175. Tuttavia, è giocoforza constatare che, nella presente fattispecie, la Commissione, pur condannando in solido la Schneider insieme alla Magrini e alla SEHV non ha stabilito detti importi pro quota. In tali condizioni occorre accogliere il ricorso della Magrini e della SEHV e annullare l’articolo 2, lettera k), della decisione controversa.
VI – Sulle spese
176. Nel caso in cui la Corte concordi con le mie valutazioni riguardo alle tre impugnazioni riunite, conformemente al combinato disposto degli articoli 137, 138, e 184 del regolamento di procedura, propongo alla Corte di statuire sulle spese come segue. Nella causa C‑231/11 P, dal momento che l’impugnazione della Commissione deve essere solo parzialmente accolta, ritengo sia opportuno prevedere che ciascuna delle parti sopporti le proprie spese. Nella causa C‑232/11 P, essendo la Reyrolle rimasta soccombente, essa deve, a mio avviso, essere condannata alle spese del procedimento. Nella causa C-233/11 P essendo la Commissione rimasta soccombente essa deve essere condannata alle spese del procedimento.
VII – Conclusioni
177. Alla luce delle suesposte considerazioni propongo alla Corte di statuire come segue.

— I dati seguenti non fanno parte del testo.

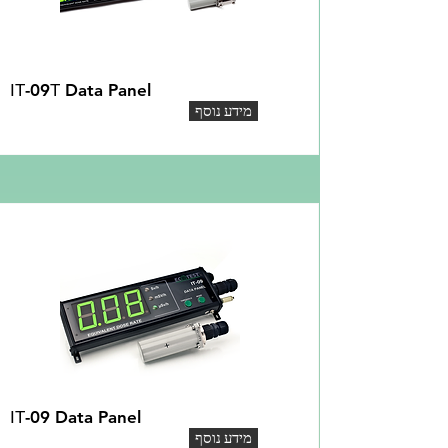
ІТ-09Т Data Panel
מידע נוסף
ІТ-09 Data Panel
מידע נוסף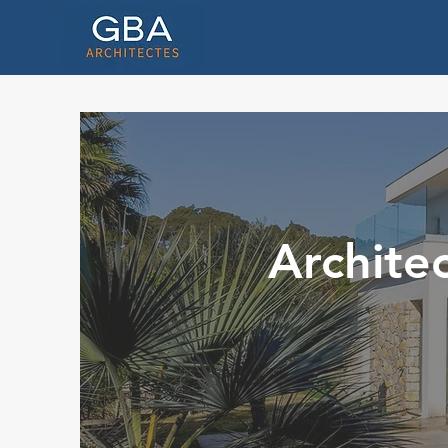
Archite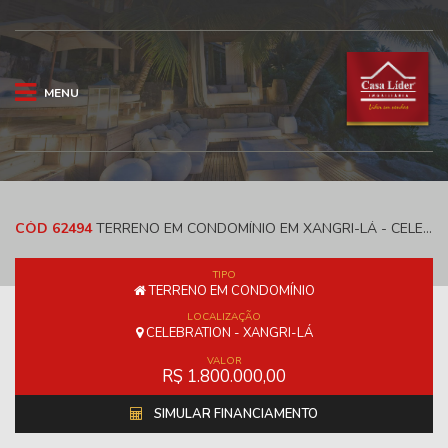
MENU
CÓD 62494
TERRENO EM CONDOMÍNIO EM XANGRI-LÁ - CELEBRATION
TIPO
TERRENO EM CONDOMÍNIO
LOCALIZAÇÃO
CELEBRATION - XANGRI-LÁ
VALOR
R$ 1.800.000,00
SIMULAR FINANCIAMENTO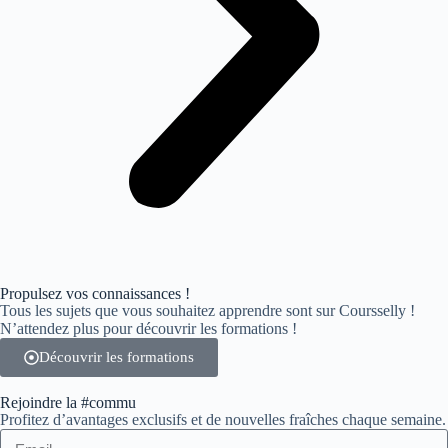
Propulsez vos connaissances !
Tous les sujets que vous souhaitez apprendre sont sur Coursselly !
N’attendez plus pour découvrir les formations !
Découvrir les formations
Rejoindre la #commu
Profitez d’avantages exclusifs et de nouvelles fraîches chaque semaine.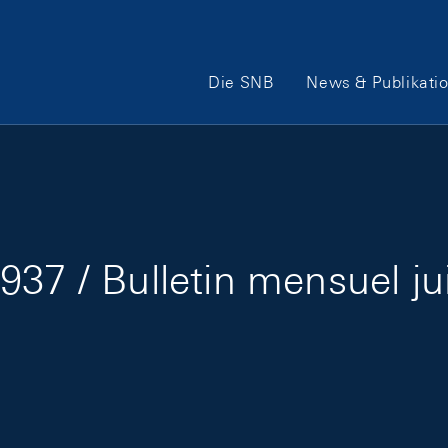
Hauptnavigation
Die SNB
News & Publikati
937 / Bulletin mensuel ju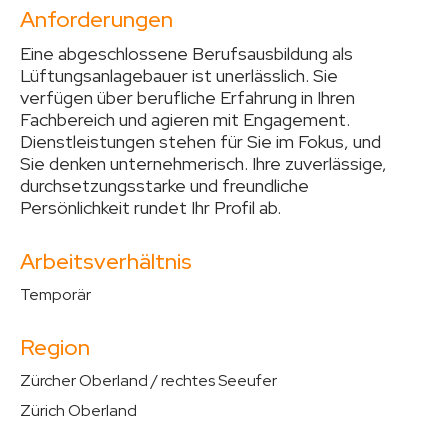
Anforderungen
Eine abgeschlossene Berufsausbildung als
Lüftungsanlagebauer ist unerlässlich. Sie
verfügen über berufliche Erfahrung in Ihren
Fachbereich und agieren mit Engagement.
Dienstleistungen stehen für Sie im Fokus, und
Sie denken unternehmerisch. Ihre zuverlässige,
durchsetzungsstarke und freundliche
Persönlichkeit rundet Ihr Profil ab.
Arbeitsverhältnis
Temporär
Region
Zürcher Oberland / rechtes Seeufer
Zürich Oberland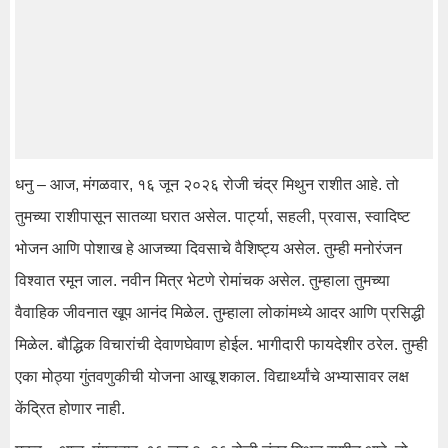
धनु – आज, मंगळवार, १६ जून २०२६ रोजी चंद्र मिथुन राशीत आहे. तो
तुमच्या राशीपासून सातव्या घरात असेल. पार्ट्या, सहली, प्रवास, स्वादिष्ट
भोजन आणि पोशाख हे आजच्या दिवसाचे वैशिष्ट्य असेल. तुम्ही मनोरंजन
विश्वात रमून जाल. नवीन मित्र भेटणे रोमांचक असेल. तुम्हाला तुमच्या
वैवाहिक जीवनात खूप आनंद मिळेल. तुम्हाला लोकांमध्ये आदर आणि प्रसिद्धी
मिळेल. बौद्धिक विचारांची देवाणघेवाण होईल. भागीदारी फायदेशीर ठरेल. तुम्ही
एका मोठ्या गुंतवणुकीची योजना आखू शकाल. विद्यार्थ्यांचे अभ्यासावर लक्ष
केंद्रित होणार नाही.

178. Nella causa C-231/11 P:
«1) La sentenza del Tribunale del 3 marzo 2011, Siemens Österreich e a./Commissione (da T‑122/07 a T‑124/07) è annullata nella parte in cui, fondandosi sul principio secondo cui spetta esclusivamente alla Commissione, nell’ambito dell’esercizio della sua competenza ad infliggere ammende determinare i rispettivi importi pro quota per le diverse società dell’ammenda cui queste sono state condannate in solido e che tale compito non può essere affidato ai giudici nazionali, nonché sulla regola della suddivisione in parti uguali della responsabilità in mancanza di indicazioni al riguardo nella decisione, il Tribunale ha determinato gli importi pro quota per ciascuna delle società ricorrenti in primo grado.
2) L’impugnazione è respinta quanto al resto.
3) La Commissione europea, la Siemens Transmission & Distribution Ltd, la Siemens Transmission & Distribution SA e la Nuova Magrini Galileo S.p.A. sopporteranno ciascuna le proprie spese».
179. Nella causa C-232/11 P:
«1) L’impugnazione proposta dalla Siemens Transmission & Distribution Ltd è respinta.
2) La Siemens Transmission & Distribution Ltd è condannata alle spese».
180. Nella causa C-233/11 P:
«1) Il punto 2 del dispositivo della sentenza del Tribunale del 3 marzo 2011, Siemens Österreich e a./Commissione (da T‑122/07 a T‑124/07) nella parte in cui annulla l’articolo 2, lettera j) e k) della decisione della Commissione C(2006) 6762 def., del 24 gennaio 2007, relativa ad un procedimento ai sensi dell’articolo 81 [CE] e dell’articolo 53 dell’accordo SEE (caso COMP/38.899 – Apparecchiature di comando con isolamento a gas), nonché il punto 3, primo trattino del dispositivo della stessa sentenza sono annullati.
2) L’articolo 2, lettera k) della decisione C(2006) 6762 def. è annullato nella parte in cui riguarda la Siemens Transmission & Distribution SA e la Nuova Magrini Galileo SpA.
3) La Commissione europea è condannata alle spese».